Christie unleashed, knives out for Haley: 4 takeaways from the GOP debate
Obnoxious blowhard. Fascist neocon. Angry, bitter man. The final GOP debate of 2023 featured some of the most explosive exchanges yet, as four candidates battled to shake up a race still dominated by former President Trump.
Why it matters: The Iowa caucuses are in 40 days. At least two candidates — former New Jersey Gov. Chris Christie and Vivek Ramaswamy — seemed keenly aware that they may not make the next debate stage, giving them every incentive to let it rip.
1. Nikki Haley treated like a front-runner.
- Viewers may be surprised to learn the former UN ambassador is actually polling in third behind Trump and Florida Gov. Ron DeSantis, given the dogpile she faced from the very jump.
- But Haley has all the momentum, with a stream of billionaires and Wall Street mega-donors — plus the deep-pocketed Koch political network — now lining up behind her as the most viable Trump alternative.
- Haley cheerfully fended off attacks from DeSantis and Ramaswamy — refusing to dignify the latter with a rebuttal at one point — even as it became clear her appeal to elite business interests could be a liability in the grassroots-driven GOP primary.
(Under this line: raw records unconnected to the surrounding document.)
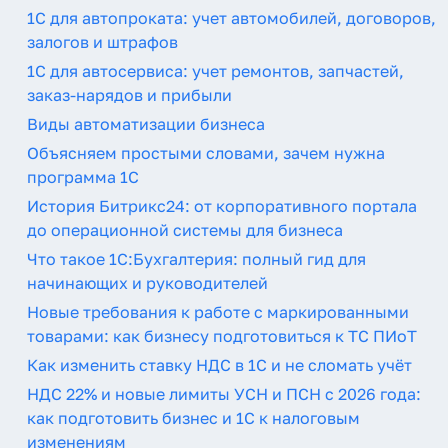
1С для автопроката: учет автомобилей, договоров,
залогов и штрафов
1С для автосервиса: учет ремонтов, запчастей,
заказ-нарядов и прибыли
Виды автоматизации бизнеса
Объясняем простыми словами, зачем нужна
программа 1С
История Битрикс24: от корпоративного портала
до операционной системы для бизнеса
Что такое 1С:Бухгалтерия: полный гид для
начинающих и руководителей
Новые требования к работе с маркированными
товарами: как бизнесу подготовиться к ТС ПИоТ
Как изменить ставку НДС в 1С и не сломать учёт
НДС 22% и новые лимиты УСН и ПСН с 2026 года:
как подготовить бизнес и 1С к налоговым
изменениям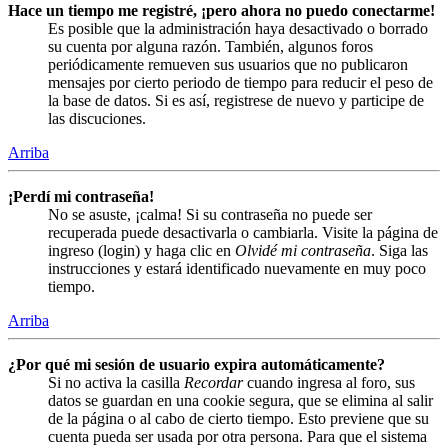
Hace un tiempo me registré, ¡pero ahora no puedo conectarme!
Es posible que la administración haya desactivado o borrado
su cuenta por alguna razón. También, algunos foros
periódicamente remueven sus usuarios que no publicaron
mensajes por cierto periodo de tiempo para reducir el peso de
la base de datos. Si es así, registrese de nuevo y participe de
las discuciones.
Arriba
¡Perdí mi contraseña!
No se asuste, ¡calma! Si su contraseña no puede ser
recuperada puede desactivarla o cambiarla. Visite la página de
ingreso (login) y haga clic en
Olvidé mi contraseña
. Siga las
instrucciones y estará identificado nuevamente en muy poco
tiempo.
Arriba
¿Por qué mi sesión de usuario expira automáticamente?
Si no activa la casilla
Recordar
cuando ingresa al foro, sus
datos se guardan en una cookie segura, que se elimina al salir
de la página o al cabo de cierto tiempo. Esto previene que su
cuenta pueda ser usada por otra persona. Para que el sistema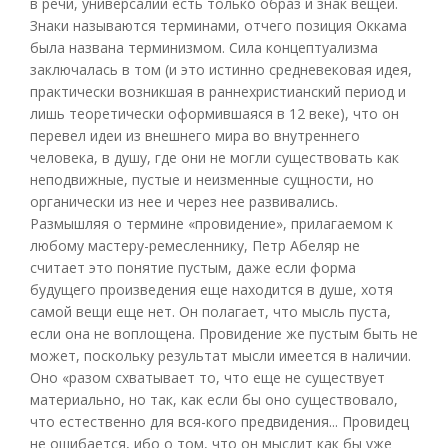
в речи, универсалии есть только образ и знак вещей.
Знаки называются терминами, отчего позиция Оккама
была названа терминизмом. Сила концептуализма
заключалась в том (и это истинно средневековая идея,
практически возникшая в раннехристианский период и
лишь теоретически оформившаяся в 12 веке), что он
перевел идеи из внешнего мира во внутреннего
человека, в душу, где они не могли существовать как
неподвижные, пустые и неизменные сущности, но
органически из нее и через нее развивались.
Размышляя о термине «провидение», прилагаемом к
любому мастеру-ремесленнику, Петр Абеляр не
считает это понятие пустым, даже если форма
будущего произведения еще находится в душе, хотя
самой вещи еще нет. Он полагает, что мысль пуста,
если она не воплощена. Провидение же пустым быть не
может, поскольку результат мысли имеется в наличии.
Оно «разом схватывает то, что еще не существует
материально, но так, как если бы оно существовало,
что естественно для вся-кого предвидения... Провидец
не ошибается, ибо о том, что он мыслит как бы уже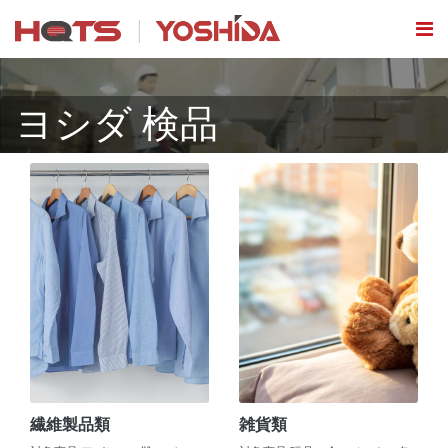
ヨシダ 検品
繊維製品類
雑貨類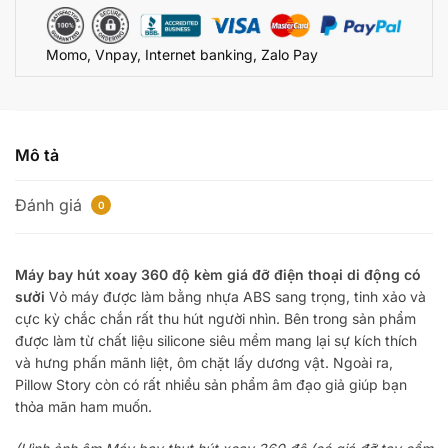
độ
kèm
Momo, Vnpay, Internet banking, Zalo Pay
giá
đỡ
điện
thoại
hàng
Mô tả
hot
số
Đánh giá
0
lượng
Máy bay hút xoay 360 độ kèm giá đỡ điện thoại di động có
sưởi
Vỏ máy được làm bằng nhựa ABS sang trọng, tinh xảo và
cực kỳ chắc chắn rất thu hút người nhìn. Bên trong sản phẩm
được làm từ chất liệu silicone siêu mềm mang lại sự kích thích
và hưng phấn mãnh liệt, ôm chặt lấy dương vật. Ngoài ra,
Pillow Story còn có rất nhiều sản phẩm âm đạo giả giúp bạn
thỏa mãn ham muốn.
- "I love all the attention, fellas. Thank you for that," Haley quipped after the initial onslaught.
2. Christie's raison d'être.
- NewsNation moderator Megyn Kelly's first question to the former New Jersey governor was the one on everyone's mind: Why are you still in the race with an approval rating of 25% among Republican voters?
- Christie responded by declaring himself "the only person on stage who is telling the truth" about Trump: "The fact of the matter is, he's unfit to be president. There's no bigger issue in this race than Donald Trump, and [his dominant polling] numbers prove it."
- But perhaps the most intriguing moment of Christie's performance was when he launched an aggressive defense of Haley, calling her a "smart, accomplished woman" in response to Ramaswamy attacking her intelligence.
- Christie's relatively strong support in New Hampshire is viewed as a barrier to Haley's ability to consolidate the anti-Trump vote, and an endorsement could significantly shake up the state's primary on Jan. 23.
3. Conspiracy theories infiltrate the debate.
- Ramaswamy — whose headline-grabbing stunts appear to be getting more extreme with each debate — unleashed a torrent of baseless conspiracy theories as he attacked the "Deep State" as the real enemy.
- "Why am I the only person on this stage who can say that Jan. 6 now does look like it was an inside job?" Ramaswamy falsely claimed, before also arguing that the 2020 election was "stolen" by Big Tech and that the racist "great replacement theory" is a tenet of the Democratic platform.
- NewsNation also made the unusual decision to outsource several of its questions to Judicial Watch president Tom Fitton, a pro-Trump activist who has been named one of Twitter's most prominent purveyors of misinformation about the 2020 election.
4. Trump "dictator" fallout.
- The NewsNation moderators pledged to focus more on Trump than previous debates had, and began the second hour by asking about the former president's comments Tuesday night that he will be a "dictator" on "Day 1" of his term.
- Christie did not hold back: "This is an angry, bitter man who now wants to be back as president because he wants to exact retribution on anyone who disagrees with him, and anyone who has tried to hold him to account."
- But the others remained reluctant to attack the GOP front-runner: After prodding from the moderators and Christie about whether Trump was unfit for office, DeSantis said that "Father Time is undefeated" and called for a new generation of leaders. Haley was silent.
The bottom line: Cutting through the noise, the key question in the coming weeks will be whether DeSantis did enough to derail Haley's momentum. Without a viral knockout blow, it seems unlikely.